Schon ein Jahr später gewann Thiedemann mit „Meteor“ das Spring-Derby – und zwei Jahre später schrammte dieses Paar bei den Olympischen Spielen 1952 in Helsinki im Stechen an der Goldmedaille vorbei. Bei den beiden Goldmedaillen 1956 in Stockholm und 1960 in Rom waren der Holsteiner und sein Pferd bereits so etwas wie ein Denkmal. Als Thiedemann schließlich im Reiter-Stadion in der Aachener Soers Abschied nahm, gab es Tränen.
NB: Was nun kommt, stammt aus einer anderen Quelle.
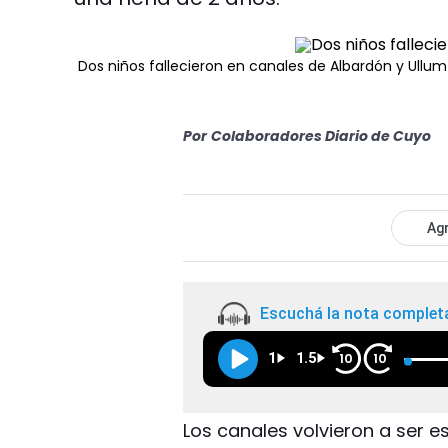
Dos niños fallecieron en canales de Albardón y Ullum
Por
Colaboradores Diario de Cuyo
Agr
Escuchá la nota complet
1
1.5
10
10
Los canales volvieron a ser e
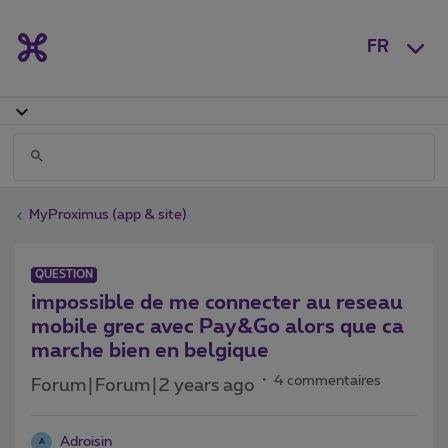
FR
MyProximus (app & site)
QUESTION
impossible de me connecter au reseau
mobile grec avec Pay&Go alors que ca
marche bien en belgique
4 commentaires
Forum|Forum|2 years ago
Adroisin
A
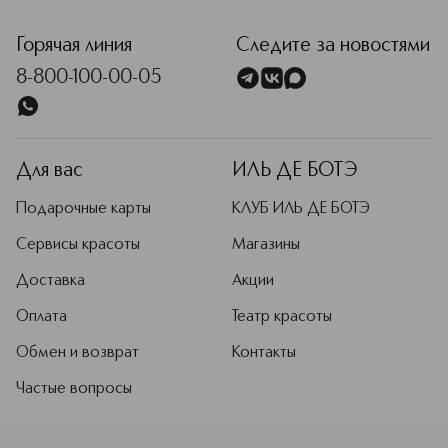
<p class="MsoNormal"><span style="font-size: 12.0pt; line
Горячая линия
Следите за новостями
8-800-100-00-05
Для вас
ИЛЬ ДЕ БОТЭ
Подарочные карты
КЛУБ ИЛЬ ДЕ БОТЭ
Сервисы красоты
Магазины
Доставка
Акции
Оплата
Театр красоты
Обмен и возврат
Контакты
Частые вопросы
Er hat den Hof, der ihm als dem Jüngsten der neun Kinder zugestanden hätte, damals seinem Bruder überlassen – der Pferde wegen. Sie holten ihn nach Elmshorn, wo die Holsteiner Zucht zu Hause ist. Man tat das sicher nicht, um dem Reiter einen Gefallen zu tun – den Gefallen tat man sich selbst. Unter den verschiedenen Zuchtgebieten gab es durchaus eine harte Konkurrenz und das Geschäft mit den Pferden profitierte von den Siegen der Reiter. Kann man sich eine bessere Werbung vorstellen?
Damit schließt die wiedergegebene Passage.